RICHMOND, Va. -- For Andrew Goddard, the memory of April 16, 2007, will never fade. It was a snowy spring day at Virginia Tech when 32 students and faculty were shot and killed by a lone gunman. Andrew’s son, Colin, was one of 17 who survived their gunshot wounds.
"Of course, I will never forget it. I will never forget any of the details of that,” Goddard says. “I will never forget getting his clothes back from police a month after and looking at them, the clothes that were cut off him and looking at the bullet holes.”
On Monday, the scene of yet another mass shooting sent anger and shock waves through the father of two, who has spent the last 16 years fighting for gun laws to help prevent gun violence. Goddard is the legislative director for the Virginia Center for Public Safety.
Three students shot and killed at a Nashville, Tennessee school were just nine years old. Metro Nashville Police identified the children as Evelyn Dieckhaus, Hallie Scruggs and William Kinney. In addition to the students, three staff members at The Covenant School were killed: Cynthia Peak 61, Katherine Koonce, 60, and Mike Hill 61.

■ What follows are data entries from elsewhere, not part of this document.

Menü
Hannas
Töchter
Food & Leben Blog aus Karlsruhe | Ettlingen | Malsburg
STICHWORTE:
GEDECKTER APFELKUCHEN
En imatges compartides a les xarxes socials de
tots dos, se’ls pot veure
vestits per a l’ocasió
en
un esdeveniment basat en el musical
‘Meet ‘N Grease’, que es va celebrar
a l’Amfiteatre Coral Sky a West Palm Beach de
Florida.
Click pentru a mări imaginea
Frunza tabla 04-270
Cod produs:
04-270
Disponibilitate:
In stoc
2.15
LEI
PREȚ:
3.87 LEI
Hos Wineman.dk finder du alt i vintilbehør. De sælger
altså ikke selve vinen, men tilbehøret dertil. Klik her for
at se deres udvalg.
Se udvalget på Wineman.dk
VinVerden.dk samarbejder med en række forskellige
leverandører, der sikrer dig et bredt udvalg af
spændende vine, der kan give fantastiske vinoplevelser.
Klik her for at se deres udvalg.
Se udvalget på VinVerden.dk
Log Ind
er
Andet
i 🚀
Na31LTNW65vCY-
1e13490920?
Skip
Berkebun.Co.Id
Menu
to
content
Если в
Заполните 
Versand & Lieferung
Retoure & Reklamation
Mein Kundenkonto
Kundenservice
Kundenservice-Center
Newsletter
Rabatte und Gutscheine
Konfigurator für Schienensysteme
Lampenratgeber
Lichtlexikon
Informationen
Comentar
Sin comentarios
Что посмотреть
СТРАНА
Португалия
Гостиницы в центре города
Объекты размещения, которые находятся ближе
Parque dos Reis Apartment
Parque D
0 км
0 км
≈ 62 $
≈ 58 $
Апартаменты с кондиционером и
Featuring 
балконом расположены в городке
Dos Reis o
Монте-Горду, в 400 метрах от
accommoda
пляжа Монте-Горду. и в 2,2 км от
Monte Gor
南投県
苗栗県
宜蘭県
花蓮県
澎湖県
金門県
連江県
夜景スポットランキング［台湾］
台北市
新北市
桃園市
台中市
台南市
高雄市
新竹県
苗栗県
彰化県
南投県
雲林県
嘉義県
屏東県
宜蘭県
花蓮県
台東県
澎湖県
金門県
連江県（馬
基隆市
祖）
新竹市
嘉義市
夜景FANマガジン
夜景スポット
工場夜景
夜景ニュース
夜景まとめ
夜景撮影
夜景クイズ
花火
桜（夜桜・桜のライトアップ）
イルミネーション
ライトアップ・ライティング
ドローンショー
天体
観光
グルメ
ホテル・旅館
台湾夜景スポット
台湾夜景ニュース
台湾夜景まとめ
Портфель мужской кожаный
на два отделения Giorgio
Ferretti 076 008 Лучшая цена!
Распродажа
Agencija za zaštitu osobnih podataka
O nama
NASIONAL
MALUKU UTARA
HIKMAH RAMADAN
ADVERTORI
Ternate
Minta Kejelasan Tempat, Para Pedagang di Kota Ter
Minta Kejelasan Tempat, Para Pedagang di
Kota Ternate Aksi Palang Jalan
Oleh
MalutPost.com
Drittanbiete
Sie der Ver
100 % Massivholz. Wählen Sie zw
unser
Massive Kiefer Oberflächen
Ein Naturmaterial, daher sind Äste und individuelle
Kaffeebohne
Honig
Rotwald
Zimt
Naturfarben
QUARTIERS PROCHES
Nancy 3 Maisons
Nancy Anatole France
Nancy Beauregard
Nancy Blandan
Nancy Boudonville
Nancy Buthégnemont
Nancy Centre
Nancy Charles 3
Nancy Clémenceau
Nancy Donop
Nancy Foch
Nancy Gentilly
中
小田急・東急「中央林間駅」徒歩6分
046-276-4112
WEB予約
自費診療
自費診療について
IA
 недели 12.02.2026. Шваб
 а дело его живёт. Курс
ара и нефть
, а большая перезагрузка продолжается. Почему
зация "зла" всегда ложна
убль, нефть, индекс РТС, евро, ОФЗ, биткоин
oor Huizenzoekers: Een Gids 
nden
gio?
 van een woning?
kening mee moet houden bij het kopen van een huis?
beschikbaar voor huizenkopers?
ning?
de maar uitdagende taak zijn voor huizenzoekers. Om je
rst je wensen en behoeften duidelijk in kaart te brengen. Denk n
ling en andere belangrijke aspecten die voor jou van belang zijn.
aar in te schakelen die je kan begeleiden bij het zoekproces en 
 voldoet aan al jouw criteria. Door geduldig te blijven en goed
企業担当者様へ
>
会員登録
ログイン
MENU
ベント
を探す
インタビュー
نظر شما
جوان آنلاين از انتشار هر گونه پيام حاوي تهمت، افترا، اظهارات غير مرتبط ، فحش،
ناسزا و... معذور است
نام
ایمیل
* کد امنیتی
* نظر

"Now I think about my grandchildren," Goddard said. "I don't think now an event is going to make things change. I think it's going to be a national revolution when we get to the point, and I think we're close to it now, where a vast majority of Americans don't want this to keep happening. They want things done differently but their voices aren't being heard.”
On Monday, President Biden called on Congress once again for a ban on assault rifles, a plea that Philip Van Cleave, the president of the Virginia Citizens Defense League, says ignores a larger problem stemming from mental illness, the lack of respect for life, and slack sentencing laws.
"It's a societal problem and a lot of people don't want to face it because that's a very hard thing to do,” Van Cleave says. ”In all different directions right now, the country is upside down and we're paying the price for it.”
According to the Gun Violence Archive, there have been at least 130 mass shootings in the United States so far in 2023. Goddard fears shootings will keep happening if safer gun laws aren't put into place and assault rifles remain in the hands of civilians.
"I know what those parents are going through,” Goddard says. “ I don't know it intimately because I didn't have to go there. I didn't have to see it in the eyes of all the other parents. I was lucky. There are no lucky people today at that school, no lucky people at all.”
A recent study published in the journal JAMA Pediatrics found that homicide is the leading cause of death for children in the United States and the overall rate has increased an average of 4.3% each year for nearly a decade.